Large Language Models and Thematic Analysis: Human-AI Synergy in Researching Hate Speech on Social Media
This work addresses the gap in applying LLMs to qualitative analysis in humanities and social sciences, though it is incremental as it builds on existing methods with a new dataset.
The study explored using GPT-4 for thematic analysis on a YouTube dataset about Roma migrants in Sweden, finding that combining human and AI approaches can enhance scalability and efficiency in qualitative research within humanities and social sciences.
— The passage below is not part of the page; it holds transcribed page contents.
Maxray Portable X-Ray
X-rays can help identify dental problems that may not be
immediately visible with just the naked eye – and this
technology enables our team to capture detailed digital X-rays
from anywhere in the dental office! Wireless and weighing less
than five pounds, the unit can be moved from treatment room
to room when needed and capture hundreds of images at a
In the dynamic field of artificial intelligence (AI), the development and application of Large Language Models (LLMs) for text analysis are of significant academic interest. Despite the promising capabilities of various LLMs in conducting qualitative analysis, their use in the humanities and social sciences has not been thoroughly examined. This article contributes to the emerging literature on LLMs in qualitative analysis by documenting an experimental study involving GPT-4. The study focuses on performing thematic analysis (TA) using a YouTube dataset derived from an EU-funded project, which was previously analyzed by other researchers. This dataset is about the representation of Roma migrants in Sweden during 2016, a period marked by the aftermath of the 2015 refugee crisis and preceding the Swedish national elections in 2017. Our study seeks to understand the potential of combining human intelligence with AI's scalability and efficiency, examining the advantages and limitations of employing LLMs in qualitative research within the humanities and social sciences. Additionally, we discuss future directions for applying LLMs in these fields.